* Saved data entries
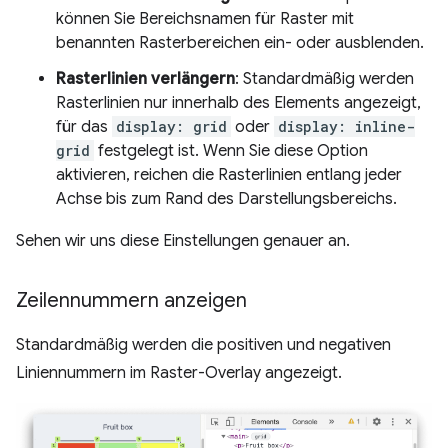
können Sie Bereichsnamen für Raster mit
benannten Rasterbereichen ein- oder ausblenden.
Rasterlinien verlängern
: Standardmäßig werden
Rasterlinien nur innerhalb des Elements angezeigt,
für das
display: grid
oder
display: inline-
grid
festgelegt ist. Wenn Sie diese Option
aktivieren, reichen die Rasterlinien entlang jeder
Achse bis zum Rand des Darstellungsbereichs.
Sehen wir uns diese Einstellungen genauer an.
Zeilennummern anzeigen
Standardmäßig werden die positiven und negativen
Liniennummern im Raster-Overlay angezeigt.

* Problem details
Take the line holding "festgelegt ist. Wenn Sie diese Option" and all lines after it through the end of the data, and set them down exactly.

* Solution for this exercise
festgelegt ist. Wenn Sie diese Option
aktivieren, reichen die Rasterlinien entlang jeder
Achse bis zum Rand des Darstellungsbereichs.
Sehen wir uns diese Einstellungen genauer an.
Zeilennummern anzeigen
Standardmäßig werden die positiven und negativen
Liniennummern im Raster-Overlay angezeigt.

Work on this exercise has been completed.